One-shot — results written to `benchmark-results/`:

```bash
# Standard llama-bench sweep
docker compose --profile bench-smollm3-3b run --rm bench-smollm3-3b

# KV quantization quality test (all models)
docker compose --profile bench-qwen35-9b run --rm -T \
  --entrypoint="bash /scripts/kv_quant_test.sh all" bench-qwen35-9b

# Context size test with bandwidth model (all models)
docker compose --profile bench-qwen35-9b run --rm -T \
  --entrypoint="bash /scripts/cpu_ctx_test.sh all" bench-qwen35-9b

# Ad-hoc llama-bench
docker compose --profile bench-smollm3-3b run --rm --entrypoint="" bench-smollm3-3b \
  bash -c '/app/llama-bench -m /models/$MODEL_FILE -ngl 99 -o csv 2>/dev/null'
```

---

## Project structure

```
compose.yaml             — All services, profiles, YAML anchors
envs/
  .env.<model>           — Pure-GPU tuned params per model
  .env.<model>-bigctx    — -nkvo KV-in-RAM params
scripts/
  download_models.sh     — huggingface-cli download helper
  benchmark.sh           — Default bench entrypoint (llama-bench sweep)
  kv_quant_test.sh       — PPL quality test: f16 vs q8_0/q4_0/turbo2 per model/ctx
  cpu_ctx_test.sh        — -nkvo alloc check + PCIe/RAM BW model → max viable ctx
  quality_test.sh        — Early generation quality test (superseded by kv_quant_test.sh)
docs/
  FINDINGS.md            — What we learned, surprises, and what to watch out for
  ARCHITECTURE.md        — Compose and test script architecture in detail
models/                  — GGUF model files (gitignored, downloaded separately)
benchmark-results/       — Test output logs and CSVs (gitignored)
```

---

## Key findings

> Full details in [docs/FINDINGS.md](docs/FINDINGS.md).

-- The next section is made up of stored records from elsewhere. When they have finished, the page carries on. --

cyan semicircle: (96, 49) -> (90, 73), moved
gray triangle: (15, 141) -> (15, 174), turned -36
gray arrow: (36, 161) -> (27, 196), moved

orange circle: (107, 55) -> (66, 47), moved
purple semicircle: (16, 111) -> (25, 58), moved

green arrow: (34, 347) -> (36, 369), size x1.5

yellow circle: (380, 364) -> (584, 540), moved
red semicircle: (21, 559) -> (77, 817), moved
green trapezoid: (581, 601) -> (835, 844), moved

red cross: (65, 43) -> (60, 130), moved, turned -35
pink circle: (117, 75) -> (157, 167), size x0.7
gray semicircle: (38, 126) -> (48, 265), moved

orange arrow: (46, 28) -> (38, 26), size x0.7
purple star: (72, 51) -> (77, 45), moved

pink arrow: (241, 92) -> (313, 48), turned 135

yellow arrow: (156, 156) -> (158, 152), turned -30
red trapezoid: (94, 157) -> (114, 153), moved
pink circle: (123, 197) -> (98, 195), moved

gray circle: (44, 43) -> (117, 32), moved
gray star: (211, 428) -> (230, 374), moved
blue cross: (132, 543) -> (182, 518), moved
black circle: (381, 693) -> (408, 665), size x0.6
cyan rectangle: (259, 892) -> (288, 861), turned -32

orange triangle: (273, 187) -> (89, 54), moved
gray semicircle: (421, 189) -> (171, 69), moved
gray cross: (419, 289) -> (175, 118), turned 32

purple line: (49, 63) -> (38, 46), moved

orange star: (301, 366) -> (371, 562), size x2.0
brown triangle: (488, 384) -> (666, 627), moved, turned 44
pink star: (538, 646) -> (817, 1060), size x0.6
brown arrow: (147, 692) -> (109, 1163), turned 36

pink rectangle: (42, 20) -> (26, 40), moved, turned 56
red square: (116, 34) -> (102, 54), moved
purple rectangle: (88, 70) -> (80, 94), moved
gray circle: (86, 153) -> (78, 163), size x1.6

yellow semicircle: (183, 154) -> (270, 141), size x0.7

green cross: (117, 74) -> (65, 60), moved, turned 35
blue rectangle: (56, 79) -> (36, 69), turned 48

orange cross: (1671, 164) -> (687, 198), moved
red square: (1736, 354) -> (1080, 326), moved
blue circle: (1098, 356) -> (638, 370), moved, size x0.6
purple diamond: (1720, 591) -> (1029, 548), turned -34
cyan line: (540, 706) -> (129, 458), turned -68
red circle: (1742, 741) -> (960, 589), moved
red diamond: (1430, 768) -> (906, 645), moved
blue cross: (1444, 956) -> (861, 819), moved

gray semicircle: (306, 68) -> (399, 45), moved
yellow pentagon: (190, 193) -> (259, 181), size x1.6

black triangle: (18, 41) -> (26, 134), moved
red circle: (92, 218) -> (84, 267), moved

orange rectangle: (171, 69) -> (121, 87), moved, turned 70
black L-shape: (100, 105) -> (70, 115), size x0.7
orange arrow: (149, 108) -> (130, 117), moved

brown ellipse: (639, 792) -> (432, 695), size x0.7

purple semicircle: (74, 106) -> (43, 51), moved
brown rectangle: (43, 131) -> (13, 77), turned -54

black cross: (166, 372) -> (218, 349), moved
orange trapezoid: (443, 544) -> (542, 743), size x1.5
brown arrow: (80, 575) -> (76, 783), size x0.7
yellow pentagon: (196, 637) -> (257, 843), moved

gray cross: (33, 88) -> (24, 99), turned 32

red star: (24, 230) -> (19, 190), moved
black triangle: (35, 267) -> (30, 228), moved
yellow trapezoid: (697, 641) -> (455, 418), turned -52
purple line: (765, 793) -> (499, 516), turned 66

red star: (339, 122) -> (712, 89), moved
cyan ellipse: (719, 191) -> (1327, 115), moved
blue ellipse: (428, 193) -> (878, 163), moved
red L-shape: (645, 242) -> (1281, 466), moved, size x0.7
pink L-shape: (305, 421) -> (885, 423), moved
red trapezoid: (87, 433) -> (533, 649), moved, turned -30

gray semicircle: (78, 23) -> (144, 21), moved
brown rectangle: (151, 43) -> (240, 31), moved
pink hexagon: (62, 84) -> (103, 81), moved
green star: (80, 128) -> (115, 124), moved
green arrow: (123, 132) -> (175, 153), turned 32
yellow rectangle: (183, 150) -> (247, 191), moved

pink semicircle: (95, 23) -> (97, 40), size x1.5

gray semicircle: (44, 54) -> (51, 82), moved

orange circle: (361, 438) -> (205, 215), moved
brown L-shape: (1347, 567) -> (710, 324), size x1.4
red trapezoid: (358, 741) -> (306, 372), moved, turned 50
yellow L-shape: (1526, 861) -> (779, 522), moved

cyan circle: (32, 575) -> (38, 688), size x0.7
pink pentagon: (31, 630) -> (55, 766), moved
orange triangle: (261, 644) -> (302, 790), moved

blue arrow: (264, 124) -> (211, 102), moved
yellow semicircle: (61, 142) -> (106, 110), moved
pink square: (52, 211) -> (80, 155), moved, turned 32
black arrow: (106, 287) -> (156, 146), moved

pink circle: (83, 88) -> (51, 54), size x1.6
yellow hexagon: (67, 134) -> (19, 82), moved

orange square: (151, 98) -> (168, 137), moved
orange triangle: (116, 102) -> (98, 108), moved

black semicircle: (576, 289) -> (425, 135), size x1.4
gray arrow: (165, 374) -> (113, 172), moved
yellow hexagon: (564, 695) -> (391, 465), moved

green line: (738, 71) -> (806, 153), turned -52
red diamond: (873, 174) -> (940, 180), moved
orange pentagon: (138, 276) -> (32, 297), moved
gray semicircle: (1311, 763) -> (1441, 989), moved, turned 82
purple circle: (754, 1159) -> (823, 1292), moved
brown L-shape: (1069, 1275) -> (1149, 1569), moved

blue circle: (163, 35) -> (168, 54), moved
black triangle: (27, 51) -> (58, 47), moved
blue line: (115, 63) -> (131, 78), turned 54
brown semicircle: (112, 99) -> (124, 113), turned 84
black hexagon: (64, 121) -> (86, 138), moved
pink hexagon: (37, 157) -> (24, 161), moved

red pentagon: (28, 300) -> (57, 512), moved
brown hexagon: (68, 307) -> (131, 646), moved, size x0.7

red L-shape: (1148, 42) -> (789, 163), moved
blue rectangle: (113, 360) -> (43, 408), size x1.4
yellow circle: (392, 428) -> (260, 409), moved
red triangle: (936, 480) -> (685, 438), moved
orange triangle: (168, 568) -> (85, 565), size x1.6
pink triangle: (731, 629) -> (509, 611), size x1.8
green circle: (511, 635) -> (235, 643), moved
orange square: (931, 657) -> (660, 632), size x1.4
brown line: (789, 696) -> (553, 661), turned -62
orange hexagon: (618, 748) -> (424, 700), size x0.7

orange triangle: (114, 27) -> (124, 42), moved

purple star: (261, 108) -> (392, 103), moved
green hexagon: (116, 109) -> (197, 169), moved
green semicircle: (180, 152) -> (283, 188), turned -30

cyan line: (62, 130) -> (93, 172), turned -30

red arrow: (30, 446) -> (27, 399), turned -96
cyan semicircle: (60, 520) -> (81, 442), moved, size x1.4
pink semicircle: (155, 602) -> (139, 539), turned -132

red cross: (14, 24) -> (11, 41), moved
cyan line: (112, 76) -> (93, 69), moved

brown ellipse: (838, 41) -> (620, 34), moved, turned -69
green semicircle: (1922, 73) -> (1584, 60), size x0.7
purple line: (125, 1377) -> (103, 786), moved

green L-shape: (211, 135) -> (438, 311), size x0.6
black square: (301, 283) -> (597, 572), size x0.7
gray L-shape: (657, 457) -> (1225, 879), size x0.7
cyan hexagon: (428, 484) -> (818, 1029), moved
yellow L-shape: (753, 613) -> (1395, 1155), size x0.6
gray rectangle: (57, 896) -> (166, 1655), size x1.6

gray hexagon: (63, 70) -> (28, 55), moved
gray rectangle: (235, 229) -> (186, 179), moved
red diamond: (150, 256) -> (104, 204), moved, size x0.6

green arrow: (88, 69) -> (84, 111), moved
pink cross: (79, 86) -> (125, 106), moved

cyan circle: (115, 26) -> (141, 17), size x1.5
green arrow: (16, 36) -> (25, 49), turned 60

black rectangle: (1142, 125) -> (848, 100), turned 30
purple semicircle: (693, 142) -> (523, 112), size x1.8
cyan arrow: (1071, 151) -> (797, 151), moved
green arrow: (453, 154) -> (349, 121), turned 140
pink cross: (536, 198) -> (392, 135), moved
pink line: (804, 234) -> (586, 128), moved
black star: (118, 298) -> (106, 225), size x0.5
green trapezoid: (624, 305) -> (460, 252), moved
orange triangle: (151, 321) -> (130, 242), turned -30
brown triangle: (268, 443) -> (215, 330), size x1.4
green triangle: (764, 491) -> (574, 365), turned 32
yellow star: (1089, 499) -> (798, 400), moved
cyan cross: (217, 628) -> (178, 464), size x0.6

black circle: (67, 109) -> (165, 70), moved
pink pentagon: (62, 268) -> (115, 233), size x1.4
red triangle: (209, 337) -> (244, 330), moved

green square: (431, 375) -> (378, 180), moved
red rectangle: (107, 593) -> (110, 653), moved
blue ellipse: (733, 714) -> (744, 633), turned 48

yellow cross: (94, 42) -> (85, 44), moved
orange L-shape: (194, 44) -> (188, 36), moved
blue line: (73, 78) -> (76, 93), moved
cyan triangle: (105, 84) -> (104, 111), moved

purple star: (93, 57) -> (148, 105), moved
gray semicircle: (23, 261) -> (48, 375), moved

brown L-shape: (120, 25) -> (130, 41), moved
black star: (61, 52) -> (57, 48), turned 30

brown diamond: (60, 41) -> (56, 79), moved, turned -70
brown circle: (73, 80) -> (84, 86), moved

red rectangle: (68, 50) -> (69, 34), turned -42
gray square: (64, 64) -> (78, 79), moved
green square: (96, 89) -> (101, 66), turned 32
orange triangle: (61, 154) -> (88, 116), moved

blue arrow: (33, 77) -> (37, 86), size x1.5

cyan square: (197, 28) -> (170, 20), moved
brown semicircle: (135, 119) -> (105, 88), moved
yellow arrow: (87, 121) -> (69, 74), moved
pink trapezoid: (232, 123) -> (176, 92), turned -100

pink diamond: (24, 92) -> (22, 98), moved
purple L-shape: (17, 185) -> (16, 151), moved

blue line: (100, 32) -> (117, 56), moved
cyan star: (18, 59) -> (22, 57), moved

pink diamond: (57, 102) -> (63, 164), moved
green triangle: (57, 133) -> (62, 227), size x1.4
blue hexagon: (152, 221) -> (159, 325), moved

**FORCE_MMQ gives free +6–11% on Turing GPUs.** GPUs without tensor cores (RTX 1650, 1660, 2060) are faster with the MMQ kernel than cuBLAS GEMM. The TurboQuant image compiles this in. Do not use this image on Ampere/Ada GPUs — it would hurt.

**turbo2 KV quantization breaks Qwen3-4B.** At ctx ≥ 8192, PPL degrades catastrophically (1.79 → 4.2 → 15 → 438). Never use turbo2/3/4 for Qwen3-4B. Use q4_0.

**turbo2 is paradoxically larger than q4_0 for Gemma4-E2B.** MQA architecture produces tiny KV tensors; block-quantization padding overhead makes turbo2 actually larger. Use q4_0 for E2B bigctx.

**Gemma4's MQA architecture enables extreme context.** E2B has only 1.7 KB KV/token (vs SmolLM3's 19.8 KB). 393K context costs just 651 MiB RAM, and speed barely drops (62 → 17 t/s@50% fill).

**Qwen3.5-9B cannot use -nkvo.** At ngl=11, model weights + OS fill all 15 GiB RAM. No bigctx possible. Existing 32K config with turbo2 KV in VRAM is the ceiling.

**`llama-perplexity` is incompatible with Qwen3.5-9B.** Hybrid linear-attention architecture causes the PPL tool to fail. Not a real model limitation — the server works correctly.

---

## Requirements

- Docker + NVIDIA Container Toolkit
- NVIDIA GPU (SM75 for pre-built image; rebuild with different `CUDA_DOCKER_ARCH` for other architectures)
- `huggingface-cli` for model downloads: `pip install huggingface_hub`
- ~25 GB disk for all models (download selectively as needed)

---

## Tuning for different hardware

Edit `envs/.env.<model>` files. Key parameters:

- `N_GPU_LAYERS` — increase for more VRAM, decrease for CPU-split
- `CTX_SIZE` — reduce if OOM, increase if VRAM headroom
- `CACHE_TYPE_K/V` — `f16` > `q8_0` > `q4_0` > `turbo2` quality; reverse order for size
- `THREADS` — match physical core count (HT hurts for RAM-bound models)

See [docs/ARCHITECTURE.md](docs/ARCHITECTURE.md) for full parameter reference.